KURT VILE: The worst thing? I’d say the only – it was great opening for them, but I think the worst thing is opening for anybody. Not everybody is there to see you, there are still some people in the audience. You gotta win ’em over, we have kind of a raw sound. To be honest, I thought our first two gigs weren’t that great but we had three shows with them, the third show was really good but I wasn’t stoked about the first two shows, I mean you can just blame yourself. But the best thing, aside from them inviting me and acknowledging that they’re fans, I’ve been a fan since I was younger. Just being able to watch them side stage every night it gives you the chills. Granted, it was only three shows, but I was just happy to be in the thick of that whole crazy stage set up. The right side stage, I mean they have those dancers on the side, I didn’t dress up as anything but it didn’t stop me from standing exactly where they were.
PHAWKER: What do you think of OccupyPhilly?

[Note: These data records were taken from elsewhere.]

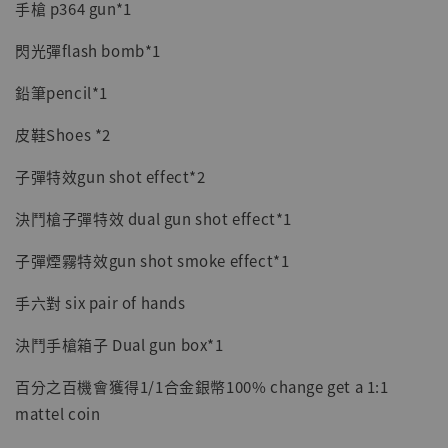
手槍 p364 gun*1
閃光彈flash bomb*1
鉛筆pencil*1
皮鞋Shoes *2
子彈特效gun shot effect*2
決鬥槍子彈特效 dual gun shot effect*1
子彈煙霧特效gun shot smoke effect*1
手六對 six pair of hands
決鬥手槍箱子 Dual gun box*1
百分之百機會獲得1/1合金銀幣100% change get a 1:1
mattel coin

KURT VILE: You know what, I don’t know what I think. I think Occupy is all over the place, it’s not just Philly. I think that it sounds like this crazy growing thing that I’m not gonna try to get too deep into. To be honest, it took me a little bit to realize what was going on and it’s still a little unclear but I know people are upset about how one percent of the world is super rich and people don’t have jobs and they want some handouts or whatever – I don’t wanna call it handouts, but, you know what I mean? I think no matter what there are some people behind it who have good intentions and looking for ways to help people, but also it brings people out there that are total delinquents, you know? So, I don’t know, there’s like a good and a bad almost anything, unless it’s straight up bad, you know? I think it’s a mess, I guess I could say. Maybe I shouldn’t even say that, I don’t even wanna say that. It sounds intense, I think it’s intense.
PHAWKER: Do you try to keep your distance from politics and social issues?
KURT VILE: I don’t but when I hear that something’s really corrupt I say ‘That’s fucked up!’ and I’m definitely not apathetic, but at this time in particular where I’m so busy doing my own thing and not in a selfish way, I have a wife and a young daughter. It took me a few weeks until I knew what was even happening, because I go on tour and I come home and it’s not like I even go out and hang out with friends, I’m at home with my family and when I’m on the road I’m listening to music, listening to music on my headphones and stuff and thinking about the next gig. I know there’s tons and tons of different levels of fucked up things out there. I personally think certain people have lots of feelings on politics and they follow it every day. There’s only so much time in the day, and I honestly get depressed when something’s really bad. I don’t wanna say I can’t make a difference because that’s not true, everyone can make a difference, but I don’t know. It’s a lot of stuff. The world has issues and so do we. But no, I don’t write political songs or anything like that, I’m not saying one day I wouldn’t all of a sudden hear of something that totally bums me out and all of a sudden I want to take a stand or something, but I don’t think my music is political – I know it’s not political.
PHAWKER: When was the last time you cried and how come?
KURT VILE: The last time I cried, I don’t know. I wanna cry all the time, I think I cried a little bit when I was on tour listening to John Lennon. Just a little bit, cause I was like exhausted. Not even a lot. I’m sure people should probably cry more, people should be more in touch with their feelings, you know, like crying down the street. Any major reason I cry I wouldn’t want to have you put up on the internet. It’s probably because I was sad, you know?
PHAWKER: What’s the last good joke you heard?
KURT VILE: Let me think here.
PHAWKER: Take your time.
KURT VILE: That one about Willie Nelson.
PHAWKER: Which one is that?
KURT VILE: Nevermind, I’m not gonna say it.